Renata s’installa sur lui sans hésiter. La robe remonta jusqu’à la taille, et Pedro sentit qu’elle ne portait pas de culotte. La chaleur d’elle contre son pantalon était enivrante.
— Ça fait des semaines que je fais ça en pensant à toi — avoua-t-elle entre deux baisers. — En sachant que tu écoutais. Ça m’excite de savoir que tu es là.
Pedro gémit. Il lui retira sa robe par la tête. Pas de soutien-gorge, pas de culotte. Elle était complètement nue sur ses genoux, et encore plus belle que ce qu’il avait imaginé lors de ses nuits solitaires.
Des seins moyens, fermes, des tétons sombres déjà durs. Une taille fine, des hanches larges, un petit tatouage de lune sur la côte. Pedro la dévora des yeux avant de la dévorer de sa bouche.
Il suça un téton tandis que sa main descendait entre ses jambes. Renata était trempée. Quand ses doigts la touchèrent, elle gémit — ce même gémissement qu’il entendait à travers le mur, mais maintenant en direct, dans son oreille, et c’était mille fois mieux.
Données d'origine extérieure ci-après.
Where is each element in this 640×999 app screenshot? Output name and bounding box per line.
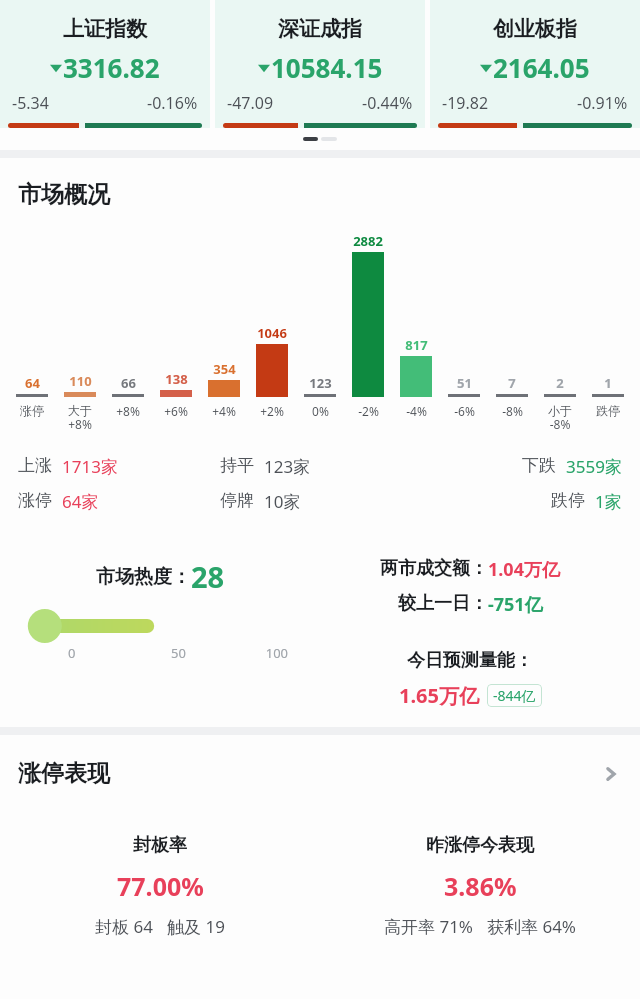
staticText: +4% <box>212 403 236 419</box>
staticText: 1046 <box>257 324 287 342</box>
staticText: -19.82 <box>442 92 489 114</box>
staticText: 涨停表现 <box>18 759 600 788</box>
staticText: 大于 +8% <box>68 403 92 433</box>
staticText: 2882 <box>353 232 383 250</box>
staticText: 123家 <box>264 455 311 478</box>
staticText: -6% <box>454 403 475 419</box>
staticText: 3559家 <box>566 455 622 478</box>
staticText: 3316.82 <box>63 50 160 85</box>
staticText: 10584.15 <box>271 50 383 85</box>
staticText: -47.09 <box>227 92 274 114</box>
staticText: 66 <box>121 374 136 392</box>
staticText: 7 <box>508 374 516 392</box>
staticText: 上证指数 <box>63 16 147 42</box>
staticText: -4% <box>406 403 427 419</box>
staticText: 跌停 <box>551 490 585 511</box>
staticText: 小于 -8% <box>548 403 572 433</box>
staticText: 1家 <box>595 490 622 513</box>
staticText: 10家 <box>264 490 301 513</box>
button[interactable]: 深证成指 <box>215 0 425 128</box>
staticText: 获利率 64% <box>487 915 576 938</box>
staticText: 354 <box>213 360 236 378</box>
staticText: 1.04万亿 <box>488 557 560 582</box>
staticText: 高开率 71% <box>384 915 473 938</box>
staticText: 下跌 <box>522 455 556 476</box>
staticText: +6% <box>164 403 188 419</box>
staticText: 817 <box>405 336 428 354</box>
staticText: 1.65万亿 <box>399 682 479 709</box>
staticText: 涨停 <box>18 490 52 511</box>
other: 查看更多 <box>600 763 622 785</box>
staticText: 市场热度： <box>96 565 191 589</box>
staticText: -0.16% <box>147 92 198 114</box>
staticText: 创业板指 <box>493 16 577 42</box>
button[interactable]: 封板率 <box>0 834 320 938</box>
staticText: 138 <box>165 370 188 388</box>
staticText: -844亿 <box>493 686 536 705</box>
staticText: 两市成交额： <box>380 557 488 580</box>
staticText: 上涨 <box>18 455 52 476</box>
staticText: 停牌 <box>220 490 254 511</box>
staticText: 51 <box>457 374 472 392</box>
staticText: 1713家 <box>62 455 118 478</box>
staticText: 77.00% <box>117 869 204 903</box>
staticText: 0% <box>312 403 329 419</box>
button[interactable]: 创业板指 <box>430 0 640 128</box>
staticText: 50 <box>142 644 215 662</box>
staticText: 2 <box>556 374 564 392</box>
staticText: -8% <box>502 403 523 419</box>
staticText: 123 <box>309 374 332 392</box>
staticText: 封板率 <box>133 834 187 857</box>
staticText: 跌停 <box>596 403 620 418</box>
staticText: 封板 64 <box>95 915 153 938</box>
staticText: 0 <box>68 644 142 662</box>
staticText: 100 <box>215 644 288 662</box>
staticText: +2% <box>260 403 284 419</box>
staticText: 3.86% <box>444 869 517 903</box>
staticText: 1 <box>604 374 612 392</box>
staticText: -5.34 <box>12 92 49 114</box>
staticText: 较上一日： <box>398 592 488 615</box>
staticText: 64家 <box>62 490 99 513</box>
button[interactable]: 涨停表现 <box>0 735 640 798</box>
staticText: -0.44% <box>362 92 413 114</box>
staticText: -751亿 <box>488 592 543 617</box>
staticText: 触及 19 <box>167 915 225 938</box>
staticText: 2164.05 <box>493 50 590 85</box>
staticText: +8% <box>116 403 140 419</box>
staticText: 市场概况 <box>18 180 110 209</box>
button[interactable]: 上证指数 <box>0 0 210 128</box>
staticText: 110 <box>69 372 92 390</box>
staticText: 昨涨停今表现 <box>426 834 534 857</box>
staticText: -0.91% <box>577 92 628 114</box>
staticText: 64 <box>25 374 40 392</box>
staticText: 深证成指 <box>278 16 362 42</box>
staticText: -2% <box>358 403 379 419</box>
staticText: 今日预测量能： <box>407 649 533 672</box>
staticText: 28 <box>191 557 225 596</box>
staticText: 涨停 <box>20 403 44 418</box>
button[interactable]: 昨涨停今表现 <box>320 834 640 938</box>
staticText: 持平 <box>220 455 254 476</box>
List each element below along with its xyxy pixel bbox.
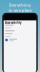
staticText: Everything — [9, 2, 31, 8]
staticText: Accessibility — [5, 21, 22, 24]
staticText: in one place — [8, 8, 32, 13]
— Chambre — haleta-t-elle.
Pedro la porta. Elle était légère, les jambes enroulées autour de lui. Il la jeta sur le lit et se déshabilla en quelques secondes. Renata le regarda de haut en bas, mordillant sa lèvre.
— Viens — dit-elle simplement.
Il descendit sur elle en premier. Il voulait entendre ces gémissements de près, provoqués par lui. Sa langue trouva son clitoris et Renata arqua le dos, agrippant le drap. Il lécha, suça, taquina jusqu’à ce qu’elle tremble.
— Pedro, s’il te plaît — supplia-t-elle. — J’ai besoin de toi en moi.
Il remonta, enfila un préservatif et entra lentement. Renata planta ses ongles dans ses épaules et laissa échapper un gémissement guttural qui faillit faire perdre le contrôle à Pedro.
— Plus fort — demanda-t-elle.
Il obéit. Chaque coup de reins lui arrachait un son — les mêmes sons qu’il entendait à travers le mur, mais amplifiés, sans filtre, sans honte. Renata était expressive, vocale, elle disait ce qu’elle voulait.
— Comme ça… ne t’arrête pas… plus profond…
Pedro la retourna sur le côté, souleva une de ses jambes sur son épaule et entra sous cet angle. Renata cria de plaisir, les yeux révulsés.
— Je suis proche — prévint-elle, la voix tremblante.
Il accéléra, une main descendant pour la stimuler en même temps. Renata jouit avec un cri que probablement tout l’immeuble entendit — son corps entier convulsant, le serrant en elle d’une manière qui l’emporta aussi.
Pedro jouit le visage enfoui dans son cou, gémissant son nom.
Ils restèrent enlacés, en sueur, riant.
— Maintenant — dit Renata — tu n’as plus besoin de juste écouter.
Pedro embrassa son front.
— Et les voisins du 303 ? Je pense qu’ils vont commencer à nous entendre maintenant.
Renata rit.
— Qu’ils écoutent.
À partir de cette nuit-là, les gémissements qui venaient du troisième étage doublèrent de volume. Et ils venaient des deux appartements en même temps.